[Dataset entries]
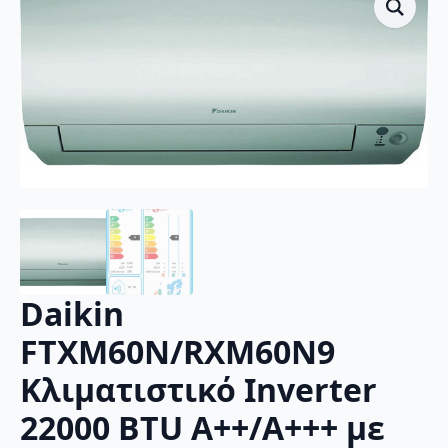
Daikin
FTXM60N/RXM60N9
Κλιματιστικό Inverter
22000 BTU A++/A+++ με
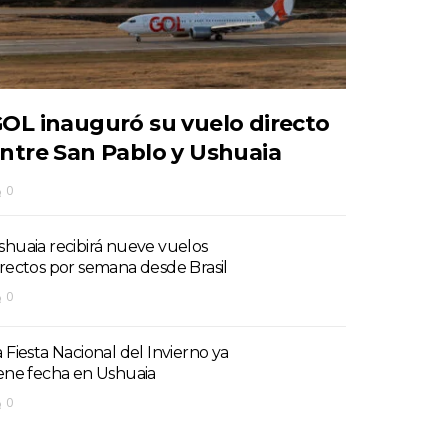
OL inauguró su vuelo directo
ntre San Pablo y Ushuaia
0
shuaia recibirá nueve vuelos
irectos por semana desde Brasil
0
a Fiesta Nacional del Invierno ya
iene fecha en Ushuaia
0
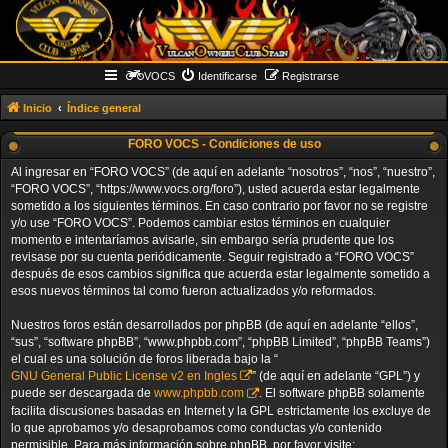
VOCS
Identificarse
Registrarse
Inicio
Índice general
FORO VOCS - Condiciones de uso
Al ingresar en “FORO VOCS” (de aquí en adelante “nosotros”, “nos”, “nuestro”,
“FORO VOCS”, “https://www.vocs.org/foro”), usted acuerda estar legalmente
sometido a los siguientes términos. En caso contrario por favor no se registre
y/o use “FORO VOCS”. Podemos cambiar estos términos en cualquier
momento e intentaríamos avisarle, sin embargo sería prudente que los
revisase por su cuenta periódicamente. Seguir registrado a “FORO VOCS”
después de esos cambios significa que acuerda estar legalmente sometido a
esos nuevos términos tal como fueron actualizados y/o reformados.
Nuestros foros están desarrollados por phpBB (de aquí en adelante “ellos”,
“sus”, “software phpBB”, “www.phpbb.com”, “phpBB Limited”, “phpBB Teams”)
el cual es una solución de foros liberada bajo la “
GNU General Public License v2 en Ingles
” (de aquí en adelante “GPL”) y
puede ser descargada de
www.phpbb.com
. El software phpBB solamente
facilita discusiones basadas en Internet y la GPL estrictamente los excluye de
lo que aprobamos y/o desaprobamos como conductas y/o contenido
permisible. Para más información sobre phpBB, por favor visite:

_WHAT THE TASK ASKS:_ Could you retype every record above exactly, leaving the pictures out?

_PROBLEM SOLUTION:_
Daikin
FTXM60N/RXM60N9
Κλιματιστικό Inverter
22000 BTU A++/A+++ με
OL inauguró su vuelo directo
ntre San Pablo y Ushuaia
0
shuaia recibirá nueve vuelos
irectos por semana desde Brasil
0
a Fiesta Nacional del Invierno ya
iene fecha en Ushuaia
0
VOCS
Identificarse
Registrarse
Inicio
Índice general
FORO VOCS - Condiciones de uso
Al ingresar en “FORO VOCS” (de aquí en adelante “nosotros”, “nos”, “nuestro”,
“FORO VOCS”, “https://www.vocs.org/foro”), usted acuerda estar legalmente
sometido a los siguientes términos. En caso contrario por favor no se registre
y/o use “FORO VOCS”. Podemos cambiar estos términos en cualquier
momento e intentaríamos avisarle, sin embargo sería prudente que los
revisase por su cuenta periódicamente. Seguir registrado a “FORO VOCS”
después de esos cambios significa que acuerda estar legalmente sometido a
esos nuevos términos tal como fueron actualizados y/o reformados.
Nuestros foros están desarrollados por phpBB (de aquí en adelante “ellos”,
“sus”, “software phpBB”, “www.phpbb.com”, “phpBB Limited”, “phpBB Teams”)
el cual es una solución de foros liberada bajo la “
GNU General Public License v2 en Ingles
” (de aquí en adelante “GPL”) y
puede ser descargada de
www.phpbb.com
. El software phpBB solamente
facilita discusiones basadas en Internet y la GPL estrictamente los excluye de
lo que aprobamos y/o desaprobamos como conductas y/o contenido
permisible. Para más información sobre phpBB, por favor visite:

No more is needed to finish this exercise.